• _Data supplied_:
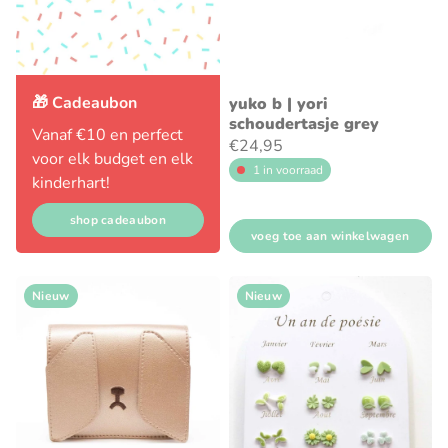
🎁 Cadeaubon
yuko b | yori
schoudertasje grey
Vanaf €10 en perfect
€24,95
voor elk budget en elk
1 in voorraad
kinderhart!
shop cadeaubon
voeg toe aan winkelwagen
Nieuw
Nieuw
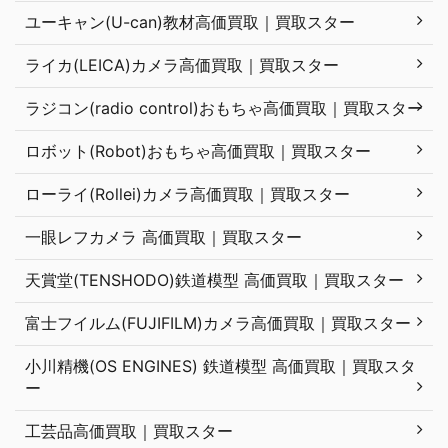
ユーキャン(U-can)教材高価買取｜買取スター
ライカ(LEICA)カメラ高価買取｜買取スター
ラジコン(radio control)おもちゃ高価買取｜買取スター
ロボット(Robot)おもちゃ高価買取｜買取スター
ローライ(Rollei)カメラ高価買取｜買取スター
一眼レフカメラ 高価買取｜買取スター
天賞堂(TENSHODO)鉄道模型 高価買取｜買取スター
富士フイルム(FUJIFILM)カメラ高価買取｜買取スター
小川精機(OS ENGINES) 鉄道模型 高価買取｜買取スタ
ー
工芸品高価買取｜買取スター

• _Task goal_: Pictures stay out of the copy, while everything else in the records above goes in exactly as written.

• _Answer section_:
🎁 Cadeaubon
yuko b | yori
schoudertasje grey
Vanaf €10 en perfect
€24,95
voor elk budget en elk
1 in voorraad
kinderhart!
shop cadeaubon
voeg toe aan winkelwagen
Nieuw
Nieuw
ユーキャン(U-can)教材高価買取｜買取スター
ライカ(LEICA)カメラ高価買取｜買取スター
ラジコン(radio control)おもちゃ高価買取｜買取スター
ロボット(Robot)おもちゃ高価買取｜買取スター
ローライ(Rollei)カメラ高価買取｜買取スター
一眼レフカメラ 高価買取｜買取スター
天賞堂(TENSHODO)鉄道模型 高価買取｜買取スター
富士フイルム(FUJIFILM)カメラ高価買取｜買取スター
小川精機(OS ENGINES) 鉄道模型 高価買取｜買取スタ
ー
工芸品高価買取｜買取スター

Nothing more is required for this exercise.